In 2015, the Broncos opened with a tough non-conference schedule against Big Ten Conference teams Michigan State and Ohio State. They lost 37–24 to the Spartans at home in Waldo Stadium, and again to the Buckeyes in Columbus with a 38–12 final score. Overcoming the losses, the Broncos were able to get their first victory over a ranked team in program with a defeat over No. 24 Toledo, and achieved the program's first bowl game win with a 45–31 win over Middle Tennessee in the 2015 Bahamas Bowl. In 2016, the Broncos finished the regular season 13–0, the best in school history. The undefeated season saw wins over Big Ten opponents Northwestern and Illinois, and put an end to a seven-year losing streak against MAC rival Northern Illinois. The program earned its first-ever Coaches Poll ranking at No. 25 in week six, and received its first AP Poll ranking at No. 24 the following week. On November 19, ESPN's College GameDay hosted its weekly pregame show at Western Michigan for its home game against Buffalo. This was only the second time a MAC team was featured at home by ESPN. Coincidentally, the first College Gameday visit to a MAC school was at Bowling Green in 2003, a game in which Fleck himself played for Northern Illinois.

==== 2016 season ====
Western Michigan ended the regular 2016 season with a 55–35 win over rival Toledo, securing the MAC West division title. They went on to win the MAC Championship game with a 29–23 victory over the Ohio Bobcats on December 2, 2016. After earning the MAC title, the Bronco were ranked No. 12 in the AP Poll, No. 14 in the Coaches Poll, and No. 15 in the CFP poll.
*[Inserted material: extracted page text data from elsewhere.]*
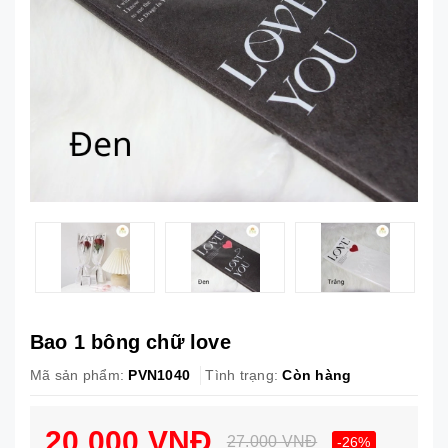
Bao 1 bông chữ love
Mã sản phẩm:
PVN1040
Tình trạng:
Còn hàng
20.000 VNĐ
27.000 VNĐ
-26%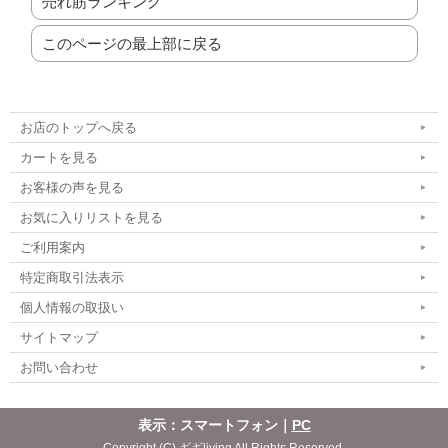
売れ筋ランキング
このページの最上部に戻る
お店のトップへ戻る
カートを見る
お客様の声を見る
お気に入りリストを見る
ご利用案内
特定商取引法表示
個人情報の取扱い
サイトマップ
お問い合わせ
表示：スマートフォン｜
PC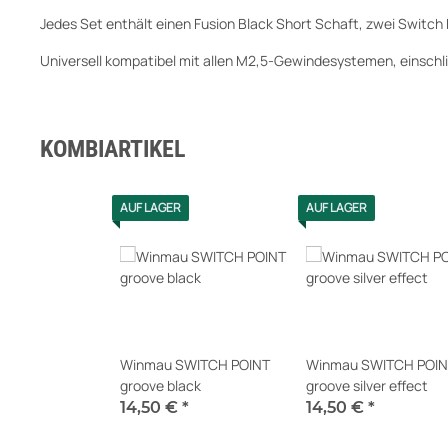
Jedes Set enthält einen Fusion Black Short Schaft, zwei Switch 
Universell kompatibel mit allen M2,5-Gewindesystemen, einschli
KOMBIARTIKEL
AUF LAGER
AUF LAGER
Winmau SWITCH POINT
Winmau SWITCH POIN
groove black
groove silver effect
14,50 €
*
14,50 €
*
Sofort verfügbar
Sofort verfügbar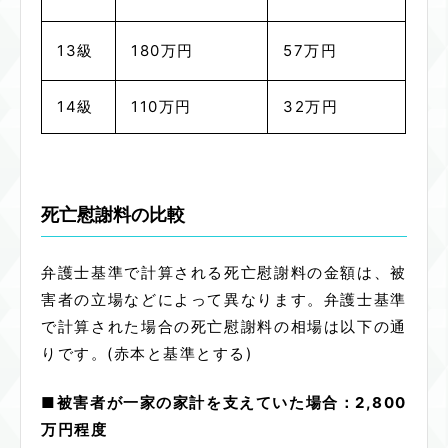
13級
180万円
57万円
14級
110万円
32万円
死亡慰謝料の比較
弁護士基準で計算される死亡慰謝料の金額は、被
害者の立場などによって異なります。弁護士基準
で計算された場合の死亡慰謝料の相場は以下の通
りです。(赤本と基準とする)
■被害者が一家の家計を支えていた場合：2,800
万円程度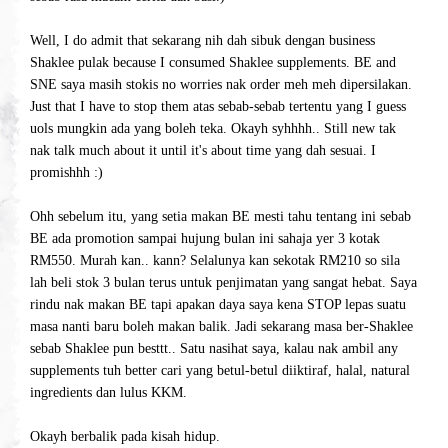
Well, I do admit that sekarang nih dah sibuk dengan business
Shaklee pulak because I consumed Shaklee supplements. BE and
SNE saya masih stokis no worries nak order meh meh dipersilakan.
Just that I have to stop them atas sebab-sebab tertentu yang I guess
uols mungkin ada yang boleh teka. Okayh syhhhh.. Still new tak
nak talk much about it until it's about time yang dah sesuai. I
promishhh :)
Ohh sebelum itu, yang setia makan BE mesti tahu tentang ini sebab
BE ada promotion sampai hujung bulan ini sahaja yer 3 kotak
RM550. Murah kan.. kann? Selalunya kan sekotak RM210 so sila
lah beli stok 3 bulan terus untuk penjimatan yang sangat hebat. Saya
rindu nak makan BE tapi apakan daya saya kena STOP lepas suatu
masa nanti baru boleh makan balik. Jadi sekarang masa ber-Shaklee
sebab Shaklee pun besttt.. Satu nasihat saya, kalau nak ambil any
supplements tuh better cari yang betul-betul diiktiraf, halal, natural
ingredients dan lulus KKM.
Okayh berbalik pada kisah hidup.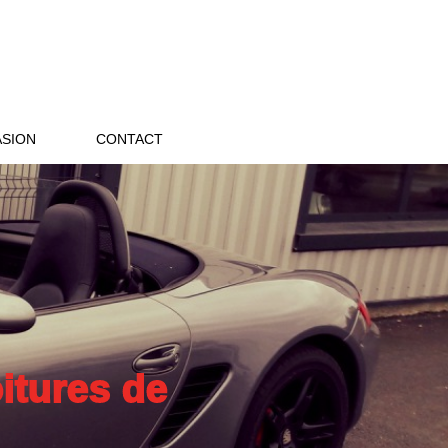
ASION
CONTACT
oitures de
Western Michigan lost to No.8 Wisconsin 24–16 in the Cotton Bowl and finished the season 13–1 and 15th in the AP poll and 18th in the coaches poll. On January 6, 2017, Fleck accepted the head coach position at the University of Minnesota, ending his tenure in Kalamazoo with a 30–22 overall record and effectively ending the "Row the Boat" era in Kalamazoo.

===Tim Lester era (2017–2022)===
Tim Lester was named as Broncos head coach on January 13, 2017.

====2017 season====
In his first season, Lester's team clinched bowl eligibility with a 6–6 record, but WMU did not receive an invitation as it had only defeated five FBS teams (the team's sixth win was against FCS opponent Wagner).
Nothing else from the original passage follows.